[Stored data entries]
/---

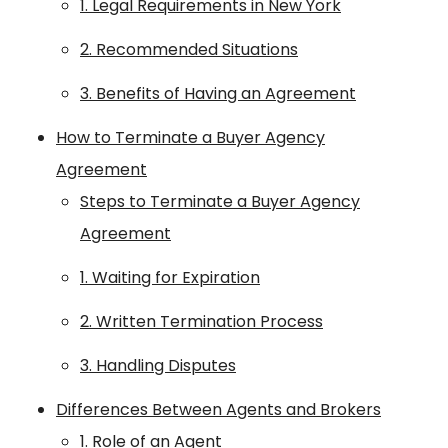
1. Legal Requirements in New York
2. Recommended Situations
3. Benefits of Having an Agreement
How to Terminate a Buyer Agency
Agreement
Steps to Terminate a Buyer Agency
Agreement
1. Waiting for Expiration
2. Written Termination Process
3. Handling Disputes
Differences Between Agents and Brokers
1. Role of an Agent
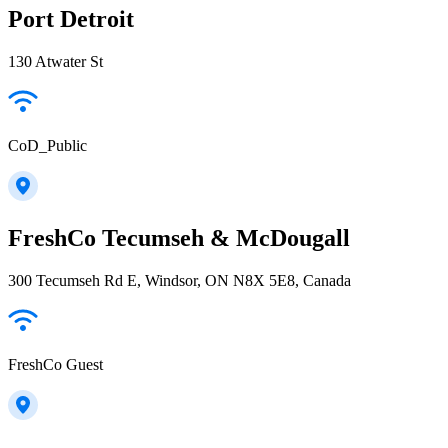
Port Detroit
130 Atwater St
CoD_Public
FreshCo Tecumseh & McDougall
300 Tecumseh Rd E, Windsor, ON N8X 5E8, Canada
FreshCo Guest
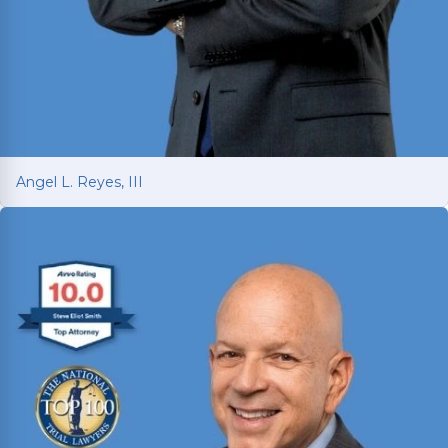
Angel L. Reyes, III
Angel L. Reyes, III
Fighting for injured Texans since 1993 with over
30 years of trial experience. Has recovered over
$1
billion
for more than 70,000 clients.
Read More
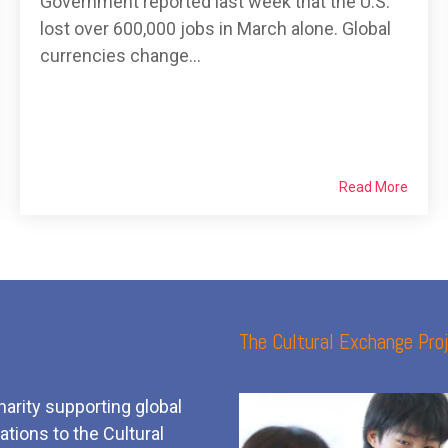
Government reported last week that the U.S.
lost over 600,000 jobs in March alone. Global
currencies change...
Read More
The Cultural Exchange Proj
harity supporting global
tions to the Cultural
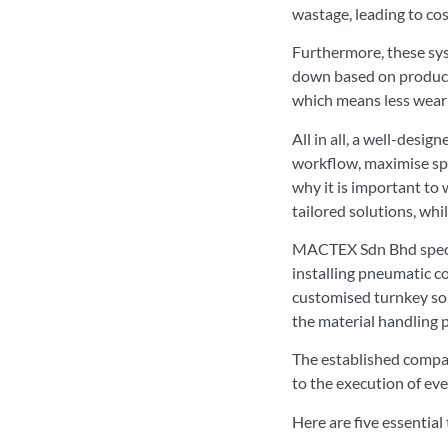
wastage, leading to cos
Furthermore, these syst
down based on producti
which means less wear 
All in all, a well-desig
workflow, maximise spac
why it is important to
tailored solutions, wh
MACTEX Sdn Bhd special
installing pneumatic c
customised turnkey solu
the material handling 
The established compan
to the execution of eve
Here are five essential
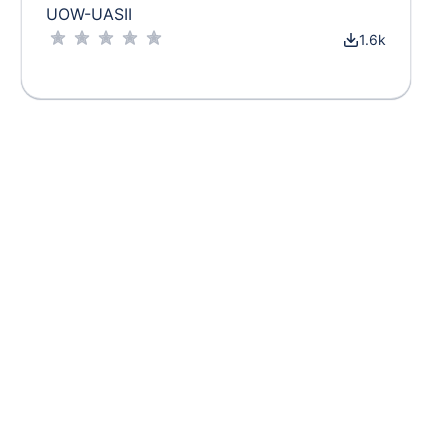
UOW-UASII
1.6k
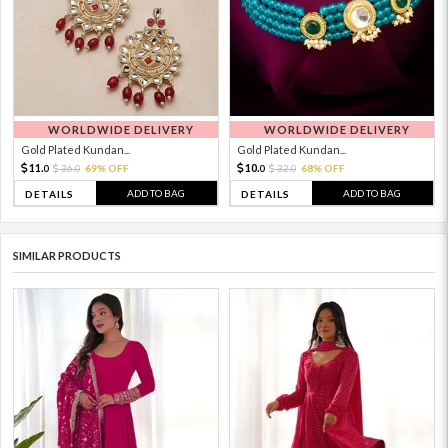
WORLDWIDE DELIVERY
WORLDWIDE DELIVERY
Gold Plated Kundan...
Gold Plated Kundan...
11.
10.
36.
69% OFF
32.
68% OFF
0
0
0
0
ADD TO BAG
ADD TO BAG
DETAILS
DETAILS
SIMILAR PRODUCTS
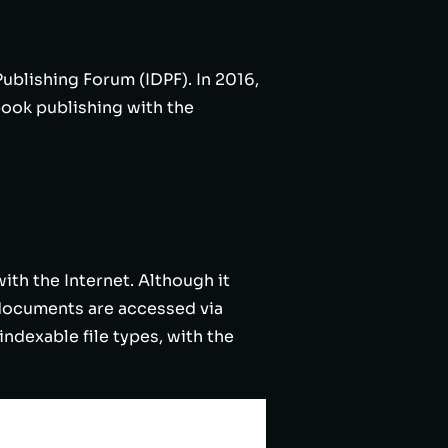
ublishing Forum (IDPF). In 2016,
ook publishing with the
ith the Internet. Although it
d documents are accessed via
indexable file types, with the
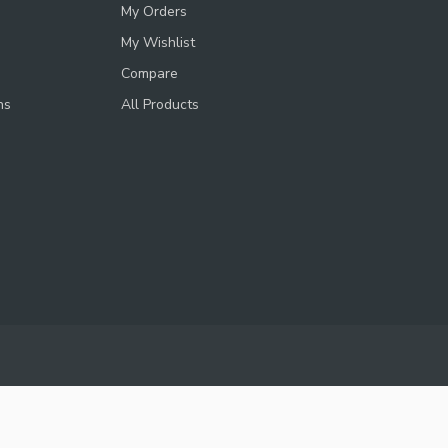
My Orders
My Wishlist
Compare
ns
All Products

\---

▶ **WHAT YOU ARE ASKED TO DO**
What should appear is an exact copy of the lines from the one containing "tions to the Cultural" through the last line of the records above, pictures excluded.

▶ **ANSWER FOR THIS EXERCISE**
tions to the Cultural
wastage, leading to cos
Furthermore, these syst
down based on producti
which means less wear 
All in all, a well-desig
workflow, maximise spac
why it is important to
tailored solutions, wh
MACTEX Sdn Bhd special
installing pneumatic c
customised turnkey solu
the material handling 
The established compan
to the execution of eve
Here are five essential
UOW-UASII
1.6k
WORLDWIDE DELIVERY
WORLDWIDE DELIVERY
Gold Plated Kundan...
Gold Plated Kundan...
11.
10.
36.
69% OFF
32.
68% OFF
0
0
0
0
ADD TO BAG
ADD TO BAG
DETAILS
DETAILS
SIMILAR PRODUCTS
ublishing Forum (IDPF). In 2016,
ook publishing with the
ith the Internet. Although it
d documents are accessed via
indexable file types, with the
My Orders
My Wishlist
Compare
ns
All Products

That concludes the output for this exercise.